10 de junho de 2010

Religião? O verdadeiro ópio das massas é o futebol


A Copa do Mundo começou hoje, exatamente no dia em que o senado aprovou a Emenda Ibsen e o STF se reuniu para decidir se o Ficha Limpa valerá ou não no pleito de outubro. Naturalmente, nenhum desses temas foi tratado com a devida vênia pelos nossos jornalistas, que estão ocupados com a cobertura do mundial de futebol. Toda essa comoção já era esperada, pois é a primeira vez que o continente africano sedia um evento desse porte. Ainda assim, fico estarrecido quando vejo o povo brasileiro saindo de casa para torcer pela seleção ao mesmo tempo em que alguns dos assuntos mais importantes do nosso país são decididos à surdina.

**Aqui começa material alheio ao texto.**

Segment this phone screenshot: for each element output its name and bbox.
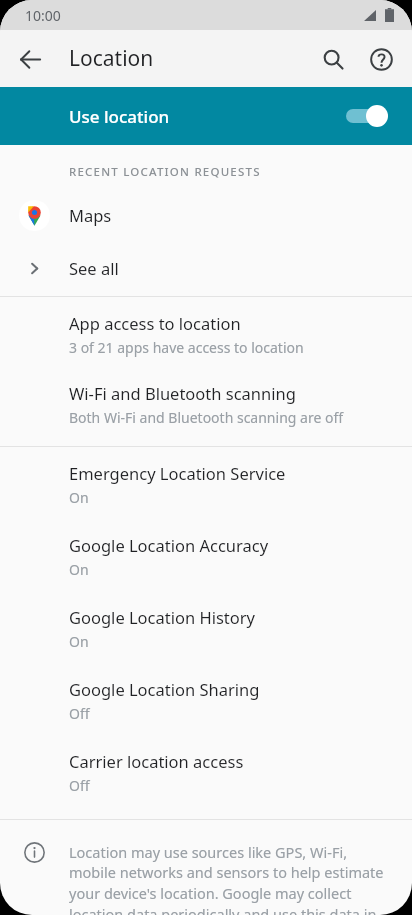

Na Roma antiga a política do Pão e Circo arrebatava almas e quietava as mentes sedentas de justiça. Em nosso país a Copa do Mundo exerce um efeito semelhante sobre a população, com o agravante de que aqui não há ninguém sedento de justiça. Troque Júlio por Luiz, César por Fernando, imperadores por usurpadores e o que temos é o Brasil. É a comprovação cabal de que a história realmente se repete, a primeira vez como tragédia e a segunda como farsa.

De quatro em quatro anos o brasileiro é acometido de uma súbita febre ufanista que o leva a crer que o seu país é o melhor e o mais merecedor de todo o mundo. Na década de 70, o presidente Médici se aproveitou desse surto e usou a Copa para fins estritamente propagandísticos. Quem não se lembra do hino "Pra Frente Brasil" (usado até os dias de hoje)? Noventa milhões em ação, pra frente brasil, salve a seleção...

Essa é, sem dúvida, uma época inglória em que as obras de literatos ufanistas como José de Alencar e Gonçalves Dias encontram amplo apoio junto aos meios de comunicação. Tem sempre alguém disposto a se jactar por ser brasileiro. Tem sempre alguém disposto a ser o Policarpo Quaresma do século XXI. Nesses dias, queixar-se das mazélas que afligem o nosso país é um pecado de lesa-humanidade, pois não há um único cidadão brasileiro [sic] que não esteja disposto a por os dissabores de lado para torcer pela seleção.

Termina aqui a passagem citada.